Dual problem

In constrained optimization, it is often possible to convert the primal problem (i.e. the original form of the optimization problem) to a dual form, which is termed a dual problem. Usually dual problem refers to the Lagrangian dual problem but other dual problems are used, for example, the Wolfe dual problem and the Fenchel dual problem. The Lagrangian dual problem is obtained by forming the Lagrangian, using nonnegative Lagrangian multipliers to add the constraints to the objective function, and then solving for some primal variable values that minimize the Lagrangian. This solution gives the primal variables as functions of the Lagrange multipliers, which are called dual variables, so that the new problem is to maximize the objective function with respect to the dual variables under the derived constraints on the dual variables (including at least the nonnegativity).

The solution of the dual problem provides a lower bound to the solution of the primal problem.^[1] However in general the optimal values of the primal and dual problems need not be equal. Their difference is called the duality gap. For convex optimization problems, the duality gap is zero under a constraint qualification condition. Thus, a solution to the dual problem provides a bound on the value of the solution to the primal problem; when the problem is convex and satisfies a constraint qualification, then the value of an optimal solution of the primal problem is given by the dual problem.

1 Duality principle
2 The linear case
- 2.1 Relationship between the primal problem and the dual problem
- 2.2 Economic interpretation
3 The non-linear case
- 3.1 The strong Lagrangian principle: Lagrange duality
- 3.2 Convex problems
4 History
5 See also
6 Notes
7 References
- 7.1 Books
- 7.2 Articles

Duality principle

In optimization theory, the duality principle states that optimization problems may be viewed from either of two perspectives, the primal problem or the dual problem.

In general given two dual pairs separated locally convex spaces $\left(X,X^*\right)$ and $\left(Y,Y^*\right)$ . Then given the function $f: X \to \mathbb{R} \cup \{%2B\infty\}$ , we can define the primal problem by

$\inf_{x \in X} f(x). \,$

If there are constraint conditions, these can be built in to the function $f$ by letting $f = f %2B I_{\mathrm{constraints}}$ where $I$ is the indicator function. Then let $F: X \times Y \to \mathbb{R} \cup \{%2B\infty\}$ be a perturbation function such that $F(x,0) = f(x)$ .^[2]
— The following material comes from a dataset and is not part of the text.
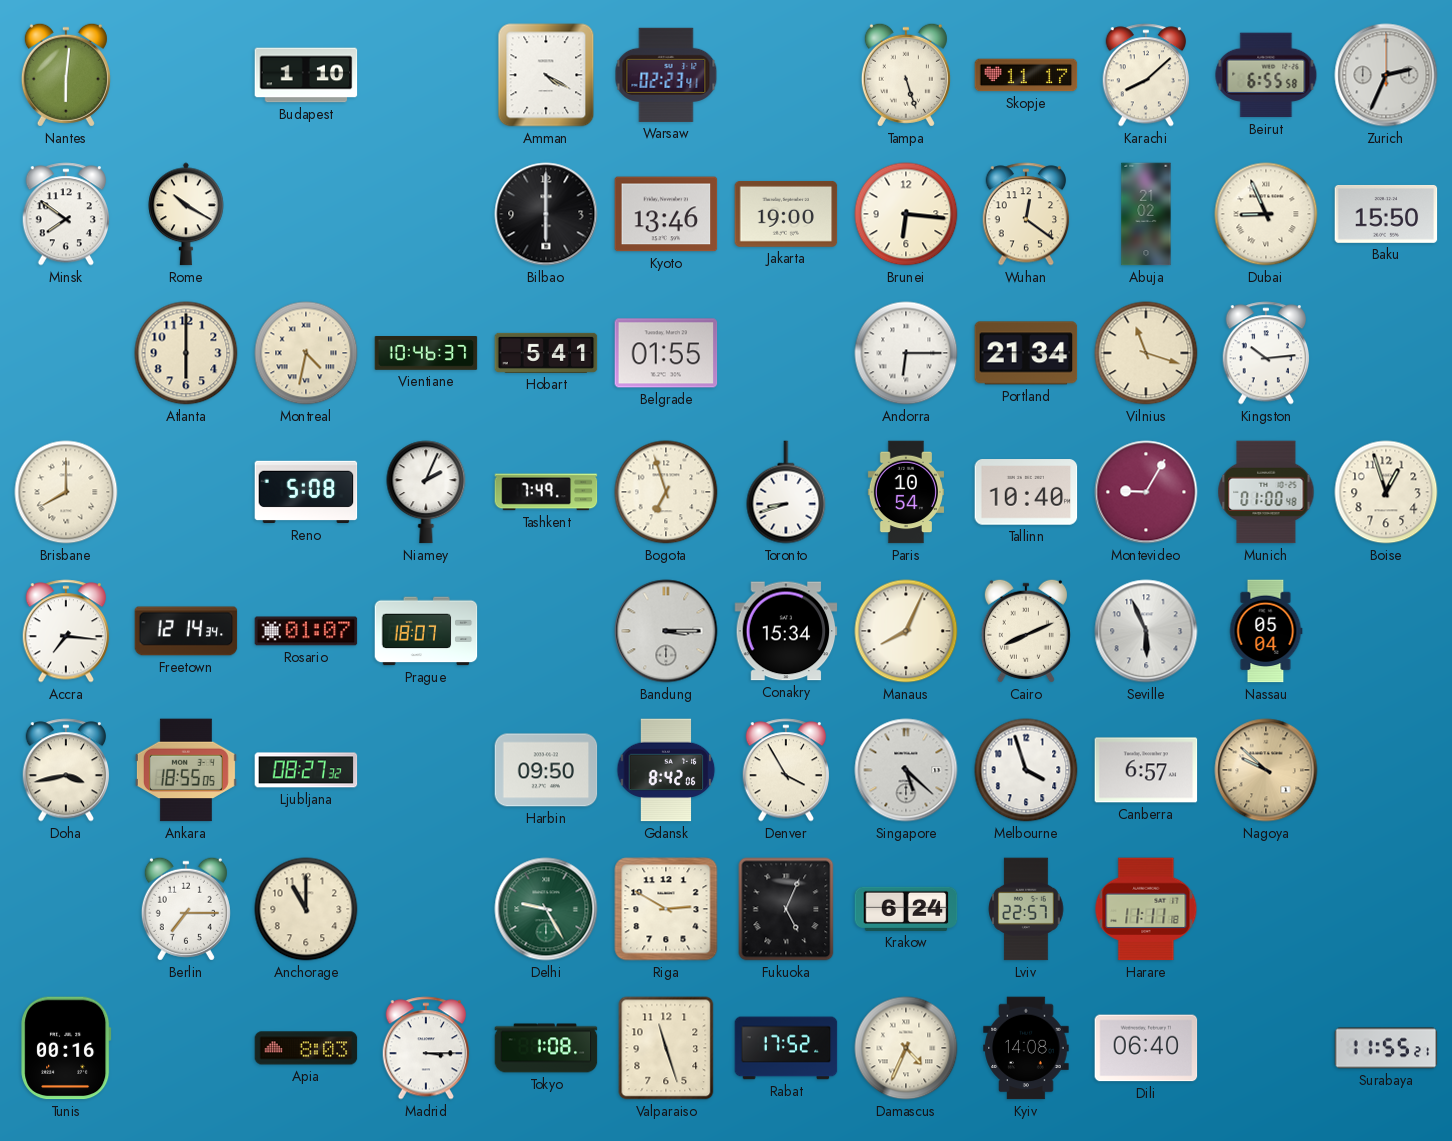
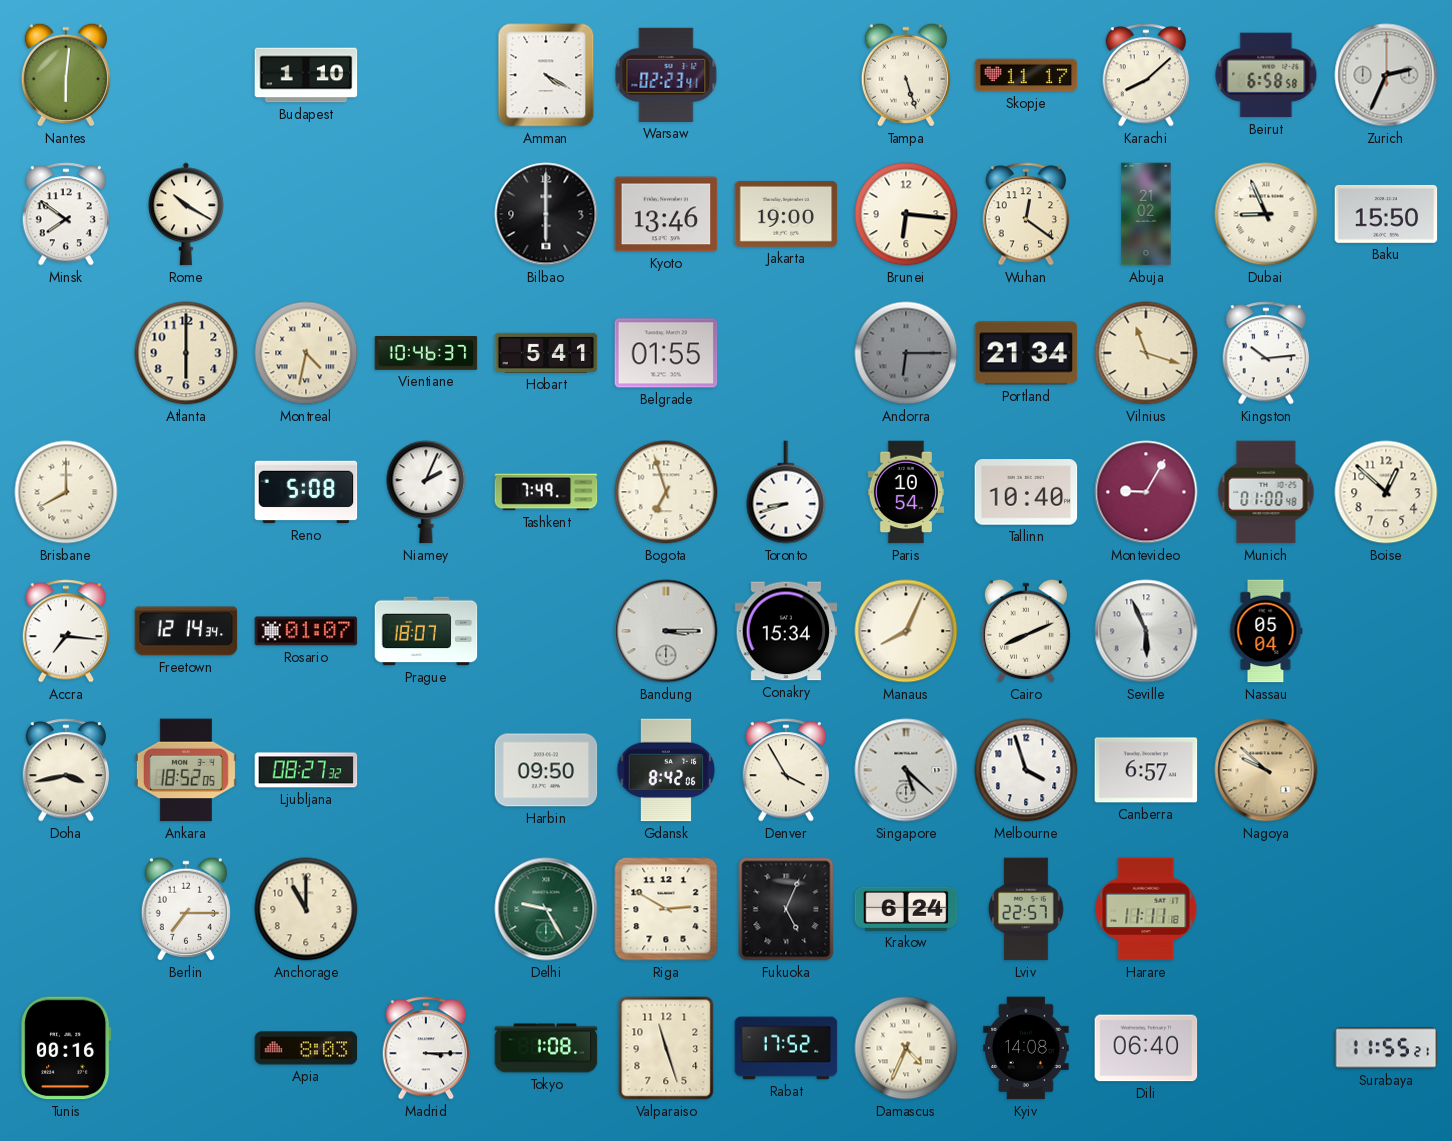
Beirut: 6:55 -> 6:58
Andorra dial: white -> grey
Boise: 12:57 -> 12:52
Ankara: 18:55 -> 18:52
The duality gap is the difference of the right and left hand side of the inequality

$\sup_{y^* \in Y^*} -F^*(0,y^*) \le \inf_{x \in X} F(x,0), \,$

where $F^*$ is the convex conjugate in both variables.^[2]^[3]^[4]

The linear case

Linear programming problems are optimization problems in which the objective function and the constraints are all linear. In the primal problem, the objective function is a linear combination of n variables. There are m constraints, each of which places an upper bound on a linear combination of the n variables. The goal is to maximize the value of the objective function subject to the constraints. A "solution" is a vector (a list) of n values that achieves the maximum value for the objective function.
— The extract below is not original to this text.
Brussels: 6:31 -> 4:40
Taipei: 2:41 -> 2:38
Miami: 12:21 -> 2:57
In the dual problem, the objective function is a linear combination of the m values that are the limits in the m constraints from the primal problem. There are n "dual constraints", each of which places a lower bound on a linear combination of m "dual variables".

Relationship between the primal problem and the dual problem

In the linear case, in the primal problem, from each sub-optimal point that satisfies all the constraints, there is a direction or subspace of directions to move that increases the objective function. Moving in any such direction is said to remove "slack" between the candidate solution and one or more constraints. An "infeasible" value of the candidate solution is one that exceeds one or more of the constraints.

In the dual problem, the dual vector multiplies the constants that determine the positions of the constraints in the primal. Varying the dual vector in the dual problem is equivalent to revising the upper bounds in the primal problem. The lowest upper bound is sought. That is, the dual vector is minimized in order to remove slack between the candidate positions of the constraints and the actual optimum. An infeasible value of the dual vector is one that is too low. It sets the candidate positions of one or more of the constraints in a position that excludes the actual optimum.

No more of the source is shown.